3.1 GNL3 promotes cell proliferation in HeLa cells
In order to verify the effect of knockdown GNL3 on cell reproduction and
apoptosis, cytological experiments were carried out. After 48 hours of
transfection, the green fluorescent protein (GFP) fluorescence
expression after shRNA transfection revealed that the cell transfection
was successful (Figure 1A). The reproduction and apoptosis of cells in
the experimental and the control groups were detected by MTT assay and
apoptosis kit, respectively. The results showed that cell reproduction
was inhibited while cell apoptosis was enhanced in the GNL3-knockdown
group when compared with the control group (Figure 1B and C).
RNA-seq analysis of GNL3-regulated genes in HeLa cell
In this experiment, cDNA libraries and high-throughput sequencing of
samples have been successfully constructed. The library was constructed
using Illunima HiSeq X Ten sequencing platform and paired with end
sequencing, and high quality transcriptome data were obtained. In this
study, after knocking down GNL3, the GNL3 expression in the experimental
group decreased significantly (Figure 2A and B), which indicated that
the modeling was successful.
To ensure the reliability of the experimental data, quality control on
the sequencing results were conducted (Table 2). As shown in table 2,
raw reads per sample were generated and clean reads per sample were
retained by the removal of adaptors and contaminating sequences. Among
these, the data of Clean Per in these four groups were all more than
95%, which means that the polluted possibility of this sequencing was
little.
The samples in this experiment were from HeLa cell line, Homo sapiens,
and the reference genome version was GRCh38. We selected software TopHat
2 [28]. After a certain tolerance rate was set, clean reads was
matched to the reference genome (Table 3). Total mapped indicates the
number and proportion of reads that can be located in the genome. In
transcriptome sequencing, if there is no contamination and the reference
genome is selected appropriately, the proportion of this part of data is
usually higher than 70%. The data in the four groups of this experiment
were all above 90% which indicated that the data in this experiment was
reliable. As for the data analysis on the downstream, only this batch of
reads was used to ensure the reliability of the experimental results.
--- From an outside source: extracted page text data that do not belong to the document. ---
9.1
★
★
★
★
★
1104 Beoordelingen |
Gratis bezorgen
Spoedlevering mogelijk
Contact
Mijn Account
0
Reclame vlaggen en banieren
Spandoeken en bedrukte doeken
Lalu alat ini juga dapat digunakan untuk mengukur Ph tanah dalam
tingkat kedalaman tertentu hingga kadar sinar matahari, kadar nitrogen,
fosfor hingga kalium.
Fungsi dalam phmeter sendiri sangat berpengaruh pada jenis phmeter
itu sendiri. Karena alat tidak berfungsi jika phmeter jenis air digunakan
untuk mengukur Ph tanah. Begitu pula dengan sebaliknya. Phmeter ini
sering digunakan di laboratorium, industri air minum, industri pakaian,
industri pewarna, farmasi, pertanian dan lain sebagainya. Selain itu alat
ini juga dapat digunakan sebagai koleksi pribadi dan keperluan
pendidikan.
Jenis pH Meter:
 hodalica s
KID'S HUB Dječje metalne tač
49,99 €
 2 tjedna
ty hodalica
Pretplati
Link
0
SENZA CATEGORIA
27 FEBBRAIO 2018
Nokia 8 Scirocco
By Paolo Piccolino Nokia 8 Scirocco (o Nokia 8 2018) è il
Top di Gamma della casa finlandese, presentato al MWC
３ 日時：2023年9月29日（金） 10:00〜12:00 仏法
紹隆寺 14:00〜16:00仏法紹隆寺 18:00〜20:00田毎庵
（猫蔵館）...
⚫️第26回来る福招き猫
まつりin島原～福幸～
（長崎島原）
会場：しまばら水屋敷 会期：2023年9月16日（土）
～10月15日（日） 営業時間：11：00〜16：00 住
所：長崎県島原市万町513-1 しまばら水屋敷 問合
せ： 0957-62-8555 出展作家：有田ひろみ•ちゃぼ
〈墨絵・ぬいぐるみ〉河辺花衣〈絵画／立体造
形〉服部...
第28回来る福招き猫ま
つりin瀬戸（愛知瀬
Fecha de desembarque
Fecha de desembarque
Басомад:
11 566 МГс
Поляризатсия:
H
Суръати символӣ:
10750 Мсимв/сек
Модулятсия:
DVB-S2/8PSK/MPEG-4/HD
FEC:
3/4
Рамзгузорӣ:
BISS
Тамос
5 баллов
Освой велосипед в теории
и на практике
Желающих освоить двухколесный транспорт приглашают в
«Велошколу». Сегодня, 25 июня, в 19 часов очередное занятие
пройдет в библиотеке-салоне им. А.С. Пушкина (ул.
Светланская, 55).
In order to compare the differences in gene expression among different
samples, FPKM value was used to represent gene expression. FPKM
(expected fragments per kilobase of transcript per million fragments
mapped) represents the number of reads per million base lengths from a
gene. In this research, most genes were at an expression level of FPKM ≤
20 (Figure 2D). Then the differential expression of transcriptome
between samples were analyzed (DEG). First, inter-sample clustering
analysis on the correlation between samples was conducted (Figure 2C) to
determine the correctness of sampling.
Based on the detections above, samples were compared and differentially
expressed genes (DEG) were obtained. Software edgeR was selected to
analyze the differential expression between two or more samples. The
fold change (FC) and false discovery rate (FDR) were used to determine
whether a gene was differentially expressed. The evaluation criteria for
significant difference expression were FC ≥ 2 or ≤ 0.5,FDR <
0.05. Through the comparison between the experimental group and the
control group, it is indicated that GNL3 extensively regulated gene
transcription. Heatmap analysis of the expression patterns of partial
DEGs in RNA-seq samples showed a high consistency of the GNL3-mediated
transcription in both data sets (Figure
2E).
Functional clustering of GNL3-regulated genes
In order to reveal the biological role of these DEGs, a taxonomic
enrichment analysis of the differentially expressed genes on GO and KEGG
was performed (Figure 3A and B). In the Figure 3, the top ten
representative events enriched in the biological processes subset of GO
and pathways of KEGG were selected. As shown in Figure 3 after knockdown
of GNL3, the down-regulated gene functions are concentrated in the
aspects of signal transduction, apoptotic, transcription, cell
proliferation and primary immunodeficiency. Through enrichment analysis
on GO and KEGG, it was speculated that GNL3 plays an important role in a
series of biological activities such as inflammation and angiogenesis.
Interestingly, it was found that GNL3 knockdown significantly affected
the expression of many genes including IL24 gene and PTN gene (Figure 3C
and D). Q-RT-PCR was performed to verify the expression of IL24 and PTN
(Figure 3E and F). The results showed that the expression of IL24 and
PTN was down-regulated when GNL3 was knocked down.
Expression level of GNL3, IL24 and PTN gene in the OA
patients
To further verify the results, femoral head specimens from 20 patients
with osteoarthritis and 20 control samples were collected (Figure 4A and
B). The results showed that the expression level of GNL3, IL24 and PTN
gene in specimens were significantly up-regulated compared with the
control group (Figure 4C and D). GNL3 is abundantly expressed in bone
marrow mesenchymal stem cells and correlates with chondrocytes
differentiation. IL24 induces apoptosis and PTN promotes angiogenesis
respectively in the pathogenesis of osteoarthritis. So, the expression
of IL24 and PTN genes were up-regulated with OA.